48. La Cour rappelle que l'allocation de frais et dépens au titre de l'article 41 présuppose que se trouvent établis leur réalité, leur nécessité et, de plus, le caractère raisonnable de leur taux (Iatridis c. Grèce [GC], no 31107/96, § 54, CEDH 2000-XI). Statuant en équité, la Cour accorde à la requérante 1 500 EUR au titre des frais et dépens.
C. Intérêts moratoires
49. La Cour juge approprié de baser le taux des intérêts moratoires sur le taux d'intérêt de la facilité de prêt marginal de la Banque centrale européenne majoré de trois points de pourcentage.

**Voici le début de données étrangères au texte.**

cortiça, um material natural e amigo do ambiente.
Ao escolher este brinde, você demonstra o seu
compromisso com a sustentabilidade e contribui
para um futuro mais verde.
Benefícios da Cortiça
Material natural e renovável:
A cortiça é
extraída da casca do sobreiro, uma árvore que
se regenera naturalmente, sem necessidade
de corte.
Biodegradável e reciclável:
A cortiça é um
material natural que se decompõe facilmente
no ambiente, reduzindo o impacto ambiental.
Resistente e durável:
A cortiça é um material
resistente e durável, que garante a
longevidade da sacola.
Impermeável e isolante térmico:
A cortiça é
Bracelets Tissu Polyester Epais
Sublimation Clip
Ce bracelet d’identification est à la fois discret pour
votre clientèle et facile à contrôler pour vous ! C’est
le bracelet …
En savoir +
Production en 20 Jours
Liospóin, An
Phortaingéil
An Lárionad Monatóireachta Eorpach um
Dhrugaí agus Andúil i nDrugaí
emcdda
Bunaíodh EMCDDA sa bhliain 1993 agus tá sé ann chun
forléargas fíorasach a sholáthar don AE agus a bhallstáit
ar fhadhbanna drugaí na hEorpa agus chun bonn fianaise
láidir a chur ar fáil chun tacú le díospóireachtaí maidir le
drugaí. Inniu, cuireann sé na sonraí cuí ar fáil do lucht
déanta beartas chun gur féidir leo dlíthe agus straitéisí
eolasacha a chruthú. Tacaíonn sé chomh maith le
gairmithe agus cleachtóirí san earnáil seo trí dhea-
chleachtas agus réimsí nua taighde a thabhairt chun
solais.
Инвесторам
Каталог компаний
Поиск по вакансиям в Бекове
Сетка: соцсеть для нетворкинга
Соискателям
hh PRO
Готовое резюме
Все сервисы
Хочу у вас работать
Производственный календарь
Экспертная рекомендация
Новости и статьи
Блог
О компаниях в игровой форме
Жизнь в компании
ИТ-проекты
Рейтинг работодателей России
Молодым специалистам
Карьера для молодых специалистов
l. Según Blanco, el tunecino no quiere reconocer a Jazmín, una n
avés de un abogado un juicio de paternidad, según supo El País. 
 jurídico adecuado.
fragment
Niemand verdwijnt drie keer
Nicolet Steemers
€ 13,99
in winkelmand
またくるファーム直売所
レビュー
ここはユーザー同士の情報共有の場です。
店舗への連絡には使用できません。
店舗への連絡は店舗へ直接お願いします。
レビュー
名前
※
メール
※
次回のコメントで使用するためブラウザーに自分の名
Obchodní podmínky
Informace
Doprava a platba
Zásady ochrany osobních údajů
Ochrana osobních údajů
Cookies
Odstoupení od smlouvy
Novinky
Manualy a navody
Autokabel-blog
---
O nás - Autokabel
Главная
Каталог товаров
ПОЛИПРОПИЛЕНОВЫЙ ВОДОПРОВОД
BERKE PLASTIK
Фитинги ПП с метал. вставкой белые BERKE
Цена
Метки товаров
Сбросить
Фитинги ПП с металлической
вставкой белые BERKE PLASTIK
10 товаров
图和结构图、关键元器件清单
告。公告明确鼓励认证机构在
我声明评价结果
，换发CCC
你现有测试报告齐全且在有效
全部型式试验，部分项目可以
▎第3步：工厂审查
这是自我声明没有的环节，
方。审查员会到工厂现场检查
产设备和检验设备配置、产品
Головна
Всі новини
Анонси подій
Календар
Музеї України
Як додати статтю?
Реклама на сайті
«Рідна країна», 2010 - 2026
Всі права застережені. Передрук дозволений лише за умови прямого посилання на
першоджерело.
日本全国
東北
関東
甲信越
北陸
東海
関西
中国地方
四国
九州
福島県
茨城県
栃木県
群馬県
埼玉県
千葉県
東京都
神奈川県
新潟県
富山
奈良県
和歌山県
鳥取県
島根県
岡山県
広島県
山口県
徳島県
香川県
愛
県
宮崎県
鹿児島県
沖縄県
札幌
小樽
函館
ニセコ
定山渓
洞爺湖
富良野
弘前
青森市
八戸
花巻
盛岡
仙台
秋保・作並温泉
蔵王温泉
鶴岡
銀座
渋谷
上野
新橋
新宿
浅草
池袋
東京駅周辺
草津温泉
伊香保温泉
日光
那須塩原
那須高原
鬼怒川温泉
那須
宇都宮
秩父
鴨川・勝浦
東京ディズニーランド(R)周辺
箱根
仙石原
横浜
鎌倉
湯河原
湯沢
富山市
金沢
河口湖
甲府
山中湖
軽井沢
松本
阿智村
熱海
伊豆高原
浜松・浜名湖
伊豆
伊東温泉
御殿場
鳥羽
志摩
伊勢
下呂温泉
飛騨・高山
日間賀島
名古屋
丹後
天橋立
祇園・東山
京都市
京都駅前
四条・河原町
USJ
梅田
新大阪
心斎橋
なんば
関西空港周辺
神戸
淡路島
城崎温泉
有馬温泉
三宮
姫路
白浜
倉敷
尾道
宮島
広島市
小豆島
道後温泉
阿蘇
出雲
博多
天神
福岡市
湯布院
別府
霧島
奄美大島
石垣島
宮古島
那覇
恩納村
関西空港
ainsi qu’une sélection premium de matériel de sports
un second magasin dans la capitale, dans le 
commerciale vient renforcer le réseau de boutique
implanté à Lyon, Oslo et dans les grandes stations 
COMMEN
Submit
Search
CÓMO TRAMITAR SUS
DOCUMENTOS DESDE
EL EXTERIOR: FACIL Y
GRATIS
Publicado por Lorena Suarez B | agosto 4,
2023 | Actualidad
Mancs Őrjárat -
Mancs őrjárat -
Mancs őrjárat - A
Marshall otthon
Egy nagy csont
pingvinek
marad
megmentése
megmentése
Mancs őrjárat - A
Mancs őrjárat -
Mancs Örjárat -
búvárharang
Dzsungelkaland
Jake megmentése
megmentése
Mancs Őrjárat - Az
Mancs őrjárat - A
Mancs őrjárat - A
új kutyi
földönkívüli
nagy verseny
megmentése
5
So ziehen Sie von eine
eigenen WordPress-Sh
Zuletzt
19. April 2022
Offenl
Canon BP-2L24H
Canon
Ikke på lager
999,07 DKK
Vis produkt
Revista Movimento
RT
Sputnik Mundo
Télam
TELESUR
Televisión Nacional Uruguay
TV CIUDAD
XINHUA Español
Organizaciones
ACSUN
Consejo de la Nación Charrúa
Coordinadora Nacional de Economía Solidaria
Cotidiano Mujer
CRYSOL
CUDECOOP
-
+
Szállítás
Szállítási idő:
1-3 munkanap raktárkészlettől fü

PAR CES MOTIFS, LA COUR, À L'UNANIMITÉ,
1. Déclare la requête recevable quant aux griefs tirés du droit d'accès à un tribunal et de la durée excessive de la procédure et irrecevable pour le surplus ;
2. Dit qu'il y a eu violation de l'article 6 § 1 de la Convention au regard du droit d'accès à un tribunal ;
3. Dit qu'il y a eu violation de l'article 6 § 1 de la Convention au regard de la durée de la procédure ;
4. Dit
a) que l'Etat défendeur doit verser à la requérante, dans les trois mois à compter du jour où l'arrêt sera devenu définitif conformément à l'article 44 § 2 de la Convention, 9 000 EUR (neuf mille euros) pour dommage moral et 1 500 EUR (mille cinq cents euros) pour frais et dépens, plus tout montant pouvant être dû à titre d'impôt ;
b) qu'à compter de l'expiration dudit délai et jusqu'au versement, ces montants seront à majorer d'un intérêt simple à un taux égal à celui de la facilité de prêt marginal de la Banque centrale européenne applicable pendant cette période, augmenté de trois points de pourcentage ;
5. Rejette la demande de satisfaction équitable pour le surplus.
Fait en français, puis communiqué par écrit le 22 juin 2006 en application de l'article 77 §§ 2 et 3 du règlement.